The measure would repeal Senate File 104. The law, called the "Hill bill," created an appointed education department director and transferred a number of duties from the elected state superintendent of public instruction to that position.[1][2]

Support of referendum

The Wyoming Constitution Party is sponsoring the referendum effort.[1]

Opposition to referendum

Governor Matt Mead signed Senate File 104 into law.[1]

Arguments

  • The state legislature supported the law because they believed Superintendent Cindy Hill was mismanaging the state education department and preventing legislative work aimed at overhauling the state's public school system.[3]

Path to the ballot

See also: Laws governing citizen initiatives in Wyoming

In order to qualify a veto referendum for the ballot, a minimum of 37,606 signatures must be submitted to the Wyoming Secretary of State within 90 days after the state legislature adjourns.

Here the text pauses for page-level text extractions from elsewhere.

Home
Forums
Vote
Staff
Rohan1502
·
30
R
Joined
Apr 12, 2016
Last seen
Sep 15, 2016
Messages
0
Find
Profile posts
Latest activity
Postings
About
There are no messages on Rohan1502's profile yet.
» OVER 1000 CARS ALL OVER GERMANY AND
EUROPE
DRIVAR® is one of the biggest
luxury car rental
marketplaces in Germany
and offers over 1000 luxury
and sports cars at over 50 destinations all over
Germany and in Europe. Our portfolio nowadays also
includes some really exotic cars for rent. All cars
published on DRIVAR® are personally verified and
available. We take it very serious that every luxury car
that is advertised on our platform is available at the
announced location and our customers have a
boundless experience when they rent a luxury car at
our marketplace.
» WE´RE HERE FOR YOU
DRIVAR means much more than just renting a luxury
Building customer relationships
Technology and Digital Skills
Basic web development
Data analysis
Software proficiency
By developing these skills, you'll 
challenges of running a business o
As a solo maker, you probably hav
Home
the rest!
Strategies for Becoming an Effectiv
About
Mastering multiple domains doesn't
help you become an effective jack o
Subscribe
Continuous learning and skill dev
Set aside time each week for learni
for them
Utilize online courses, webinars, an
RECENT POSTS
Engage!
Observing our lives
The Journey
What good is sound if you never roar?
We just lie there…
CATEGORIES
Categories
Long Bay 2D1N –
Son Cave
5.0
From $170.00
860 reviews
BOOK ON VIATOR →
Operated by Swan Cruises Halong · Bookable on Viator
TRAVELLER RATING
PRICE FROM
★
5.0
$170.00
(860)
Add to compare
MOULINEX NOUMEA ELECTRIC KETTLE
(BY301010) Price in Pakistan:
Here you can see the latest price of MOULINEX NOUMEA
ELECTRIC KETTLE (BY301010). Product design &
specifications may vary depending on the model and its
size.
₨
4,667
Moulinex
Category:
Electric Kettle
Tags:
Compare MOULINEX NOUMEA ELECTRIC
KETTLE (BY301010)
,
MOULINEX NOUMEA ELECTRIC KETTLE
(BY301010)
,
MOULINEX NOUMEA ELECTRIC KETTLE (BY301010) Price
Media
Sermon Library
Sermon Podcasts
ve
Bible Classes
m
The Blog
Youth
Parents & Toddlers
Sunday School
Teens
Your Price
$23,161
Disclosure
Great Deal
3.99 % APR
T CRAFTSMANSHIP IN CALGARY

Wyoming's legislative session ended on February 27, therefore, petitioners needed file signatures by May 28.[1] Reports indicate that signatures were filed right up until the deadline, but supporters were unsure of their total. Wyoming's secretary of state had sixty days to count them.[3]

On May 31 Wyoming election director Peggy Nighswonger announced that only 21,991 signatures had been collected, thereby disqualifying the measure.[4]